All for You (Paris Nights #1)(8)



He couldn’t let that trust and pride she showed in him be misplaced, wither and die as he dwindled into yet another aging loser, still stuck in an HLM where he couldn’t even make sure his own wife and kids were safe taking the elevator.


He’d had to do better by himself for her sake. Better by her.

But those postcards she sent him, there at the beginning, with the heart over the I in her name the way she always wrote it, revealing how young she was, how much of a teenager he shouldn’t be hitting on … those postcards had trickled and died from lack of response. From all the times he stroked them and twisted a pen in his hands and didn’t find the words to write back.

They’d died quickly, within the first six months. And he never did find the words that paper could hold.

So now he waited.

Outside this fancy chocolate place Célie had found for herself, in Paris of all places. Not in its rejected fringe, where the idea of the romantic, glamorous city only a subway ride away left people bitter and desperate, but here. In its glittering heart. Instead of fleeing Paris as he had, for a better chance, she had marched right into the city’s heart and made it accept her. His mouth softened. Wasn’t that, when he thought about it, just exactly like Célie?

The beautiful glass doors—the kind of doors you could have in a country where bombs and guns didn’t go off regularly—slid open. A small, curvy woman in a short-sleeved black chef’s jacket stepped out, Célie, her eyes holding his even before the doors slid aside.

She flexed her fists uneasily by her thighs and then crossed the street to him. It was all Joss could do not to jump forward to cover her body with his, her crossing the street so recklessly, but he caught himself before he could act like an idiot. No snipers ever on rooftops here.

As she came up to him, she got smaller and smaller, until she was just the size she used to be back when she trailed around after her brother—small enough to fit under his arm if he ever forgot himself and draped it around her shoulders. Small enough to tuck up against his chest while his hand slipped down to cup her butt, if he ever let himself do that. Small enough he’d have to pick her up to get their bodies to fit right together. He still sometimes, at odd moments, remembered how easy it had been to pick her up to boost her over a wall in some of their escapades back then. At very odd moments, lying plastered on his belly in low cover, for example, that memory would ghost back across the muscles in his arms, as if they craved that lightness.

That spunky, stubborn cheer.

Her eyes and nose were red, this raw, swollen red, and his throat closed all the words out of him again. Deprived of words, his hand—which had known it needed to be free and ready for action, after all—lifted of its own accord toward her face.

She knocked his arm away before his hand could touch. Her mouth set hard, as she looked up at him, and her eyes shimmered again. “Fuck you,” she said bitterly.

The scent of chocolate came off her, strange and enticing, making him feel like one of his grandparents after four years of war and occupation, when the American soldiers started sharing their chocolate ration bars. She’d cut off all her hair and dyed it a vibrant red. His palm tickled with the urge to test what that winged, impudent hair of hers felt like now, compared to the long braid she’d self-streaked burgundy that last year in high school.

Of course, he hadn’t touched it when she was in high school either.

His fingers closed slowly back into his palm, and his hand lowered to his side. He had no words, and no actions, and no idea what to say or do. He swallowed, trying to get her name out at least. “Célie.”

His voice sounded rough, as if it’d been scraped too much in desert sands.

“You bastard,” she said, and started crying again.

His hands closed into tight fists by his thighs. Utter paralysis of word and action. He wasn’t even sure if he could have uttered his name, rank, and serial number.

She dashed her tears away again, and then again, until the water on her face was a damp smear rather than a flow, and glared sullenly at him. “What do you want?”

He tried to reach for her, to give her one of those dangerous hugs he’d twice or thrice given her at bad moments when she was eighteen and he was twenty-one.

She shoved both hands flat against his chest, pushing herself away since he himself wasn’t very pushable. Anyway, his back was already up against a wall.

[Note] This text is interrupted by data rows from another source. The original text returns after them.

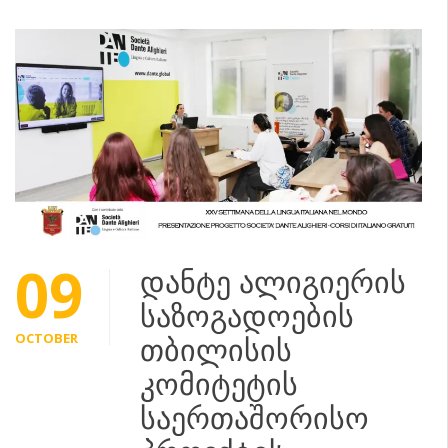
09
დანტე ალიგიერის
საზოგადოების
OCTOBER
თბილისის
კომიტეტის
საერთაშორისო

“What do you want?” she repeated, furiously.

That fist around his throat tightened and widened its grip, until it was squeezing all the way down his esophagus into his stomach. He had too much room in his chest, with so many things squeezed so tight. It hurt. And yet, like so many of the words he couldn’t say now that he was back in polite society—even Paris was less riddled with swearing than a Foreign Legion unit—he also couldn’t let himself say the one word, that one syllable that was the only one that could communicate the answer. You.

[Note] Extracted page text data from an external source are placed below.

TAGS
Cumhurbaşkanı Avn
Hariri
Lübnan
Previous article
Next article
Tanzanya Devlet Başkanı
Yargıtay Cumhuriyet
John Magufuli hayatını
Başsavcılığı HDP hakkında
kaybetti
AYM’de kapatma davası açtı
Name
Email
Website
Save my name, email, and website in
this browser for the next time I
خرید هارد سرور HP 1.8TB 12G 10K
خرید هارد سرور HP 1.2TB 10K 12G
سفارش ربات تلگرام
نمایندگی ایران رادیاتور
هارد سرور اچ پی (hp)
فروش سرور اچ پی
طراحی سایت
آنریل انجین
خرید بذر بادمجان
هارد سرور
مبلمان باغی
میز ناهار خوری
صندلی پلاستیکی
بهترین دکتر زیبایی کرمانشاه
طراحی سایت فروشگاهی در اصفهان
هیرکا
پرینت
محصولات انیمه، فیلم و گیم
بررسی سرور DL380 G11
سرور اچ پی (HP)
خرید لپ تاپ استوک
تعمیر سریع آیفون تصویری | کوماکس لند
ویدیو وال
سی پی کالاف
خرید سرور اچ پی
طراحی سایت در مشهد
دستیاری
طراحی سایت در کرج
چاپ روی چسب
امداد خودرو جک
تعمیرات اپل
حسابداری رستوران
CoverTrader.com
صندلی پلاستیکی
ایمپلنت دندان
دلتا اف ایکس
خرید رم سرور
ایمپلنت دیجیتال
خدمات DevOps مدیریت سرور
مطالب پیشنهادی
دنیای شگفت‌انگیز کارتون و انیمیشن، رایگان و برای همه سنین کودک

I’m bigger now. I’m stronger. I’m genuinely tough enough to handle any * you might ever encounter. So—I’m ready. Can’t you see that?

Didn’t it show in his arms, the width of his chest? Should he have worn a tighter T-shirt? You told me I could do anything, Célie. Well … I did it. See?

She was so full of so many temptations to touch, like something multifaceted and shiny being twitched in front of a cat. That perky nose, those flashing earrings. The second set of earrings were studs, but the first were more dramatic, and he reached again before he realized, this time aiming for the dangly part of the earring, to twist it just enough to see what it was.